How to clone Github repos to CodeCommit using Lambda

Written on July 30, 2019

Backup your backups

I’ve always had backups of my stuff, first it was photos on multiple hard drives in different locations, then we had online backup services and then we had the cloud!

I still keep copies of that stuff across different locations, but one thing that was bugging me was that I didn’t have a backup of my Github repos.

Now lets face it, the world would probably be a better place without some of my code hacks lying around, but Github is the place where I keep and host this blog. Again, some may argue that loosing this wouldn’t be a bad thing either ;) But I’ve spent a lot of time writing here, I enjoy it and it’s great to see how I am progressing…so for me personally it would be a shame to loose all that.
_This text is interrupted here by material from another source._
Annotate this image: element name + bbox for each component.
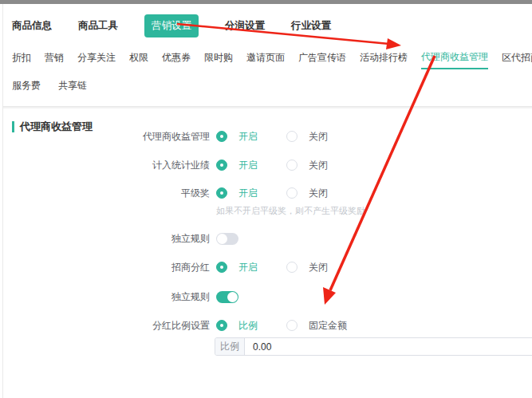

This blog has also been about learning new things and documenting as I go, so sometimes I pick the road less travelled in an effort to keep learning. So yes, the easy option would have been to configure my profile to have multiple remotes and push to both of them at the same time.

I wanted a challenge so came up with the idea of getting Lambda to poll my account, clone the repos and push them to CodeCommit.

Gitops

I know about 6 Git commands off the top of my head (ha ha Dad joke) and they can get me out of trouble with the odd rogue commit, but most of the time I’m using VS Code and the built in Git UI. So I guess I went into this a bit naive, but ended up doing a bit of research and found GitPython which unsurprisingly is a Python wrapper for running Git commands.

A few things to note about GitPython

  • You still need git! Yes that’s write it’s just a wrapper and you still need Git installed, more on this later!
  • You need Python 3, this tripped me up as I found another helper for CodeCommit that was in version 2 and gave up trying to port that.

So the actual Python code wasn’t too complex, I get a list of my repos from a JSON file I’m hosting…on Github (inception), then clone these to the local storage on Lambda and push them to CodeCommit. That’s right Lambda has some local storage you can use for this available at ‘/tmp’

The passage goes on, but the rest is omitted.